HP Amplify: Best Practices in a Partnership Program

I’ve participated in partnership efforts with a variety of multi-national tech companies and found HP’s effort to rank near or at the top. Years ago, I was tasked with helping fix IBM’s program, and before that, I instrumented ROLM’s program (when ROLM was a subsidiary of IBM) for better market intelligence. The recurring problems with Partnership Programs are conflicts with the direct sales organization, issues with partner quality, a lack of company or executive interest after the partnership is formed, and little or no collaboration with the partnerships on product or services development.   

One of the worst partnership programs I’ve seen is Apple’s which seems to treat its partners as unloved subordinates that are unappreciative of the honor of working for Apple and unwilling to give Apple all their profits. In sharp contrast, HP is one of the best, and I attended its latest partnership meeting, for their program called HP Amplify, last week. Here are my impressions.

It starts with partners as family

One of the things that jumps out at me at HP events is that the event is less about promoting products than helping and understanding partner issues and helping these partners resolve them. The focus isn’t on HP’s profits vs. the partner’s profits, but on how to make the partners more efficient, sustainable, effective, and profitable so that both HP and its partners are successful. It isn’t an us vs. them issue.

These meetings are more like family reunions than your typical partnership meeting and, while it is unusual at any vendor event for executives to demonstrate their disdain for each other, often divisions in firms compete for resources and that disdain can be seen if you look closely enough or if those executives simply aren’t invited to the event.  

At HP, the executives really seem to like each other, ribbing or crediting their peers, often in the same talk, during the event and creating the impression that they like working with each other rather than secretly plotting each other’s demise. (I was at a Micron event once where it looked like two of the firm’s executives wanted to kill each other and nearly came to blows).  


One of the segments that stood out to me at this event was on sustainability. HP has been one of the most aggressive companies on product and operational sustainability (controlling operating waste and reducing non-sustainable power usage) of any company I cover. With printing, HP also had the largest sustainability problems. It was able to get nearly all its partners to join its efforts which should result in a sustainability impact that leads the technology segment. 

Reducing waste, pivoting to sustainable power, operating more efficiently, and making sustainability a priority, I believe, is critical for all of us, and HP, with its partners, set an impressively positive tone.


This doesn’t mean HP didn’t showcase some new products. Two that stood out to me were the new Dragonfly Folio which is my latest favorite laptop because it fits how I travel and work, and a new tank printer that is far more sustainable than those that use cartridges.

Dragonfly is HP’s Halo line, and it represents a showcase of HP’s capabilities. With both Wi-Fi and 5G it is highly connected, with Intel and VPro it is enterprise-approved, with its leather-like cover it is very comfortable to carry, and with a cantilevered screen, it works for movies on the smallest of commercial planes. The laptop is awesome.

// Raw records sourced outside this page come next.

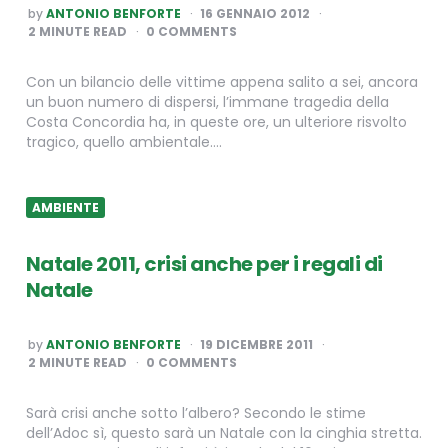
POSTED
by
ANTONIO BENFORTE
16 GENNAIO 2012
BY
2
MINUTE READ
0 COMMENTS
Con un bilancio delle vittime appena salito a sei, ancora
un buon numero di dispersi, l’immane tragedia della
Costa Concordia ha, in queste ore, un ulteriore risvolto
tragico, quello ambientale….
AMBIENTE
Natale 2011, crisi anche per i regali di
Natale
POSTED
by
ANTONIO BENFORTE
19 DICEMBRE 2011
BY
2
MINUTE READ
0 COMMENTS
Sarà crisi anche sotto l’albero? Secondo le stime
dell’Adoc sì, questo sarà un Natale con la cinghia stretta.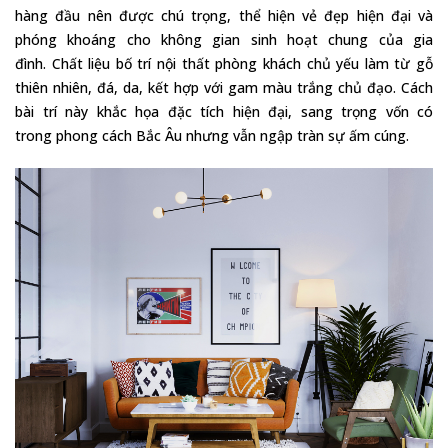
hàng đầu nên được chú trọng, thể hiện vẻ đẹp hiện đại và
phóng khoáng cho không gian sinh hoạt chung của gia
đình. Chất liệu bố trí nội thất phòng khách chủ yếu làm từ gỗ
thiên nhiên, đá, da, kết hợp với gam màu trắng chủ đạo. Cách
bài trí này khắc họa đặc tích hiện đại, sang trọng vốn có
trong phong cách Bắc Âu nhưng vẫn ngập tràn sự ấm cúng.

Tank printers consume ink and don’t use plastic cartridges. They tend to be more expensive initially because they are harder to subsidize with supplies which also makes them cheaper long term because ink, for them, is also cheaper. If you don’t use cartridges, you don’t have to dispose of them, and while HP’s efforts to recycle cartridges are market-leading, they aren’t 100%. So not having the things in the first place assures that the plastics they are tying to keep out of oceans and landfills aren’t created in the first place.  

Wrapping up:

Sales partners are a critical part of any national or multi-national company because no company, no matter how big, can be everyplace. Partners are where you can’t be, covering customers you can’t economically cover, but they still carry your brand. In past studies, I’ve found that companies that are mostly direct sales and don’t use partners typically have higher customer satisfaction, which seems like a contradictory statistic. But, when I’ve drilled down, I’ve found that the problem wasn’t using partners it was mistreating or not properly selecting, assuring, and provisioning them.  

HP is an example of how to do this right, and at HP Amplify, I again was impressed with its approach and execution.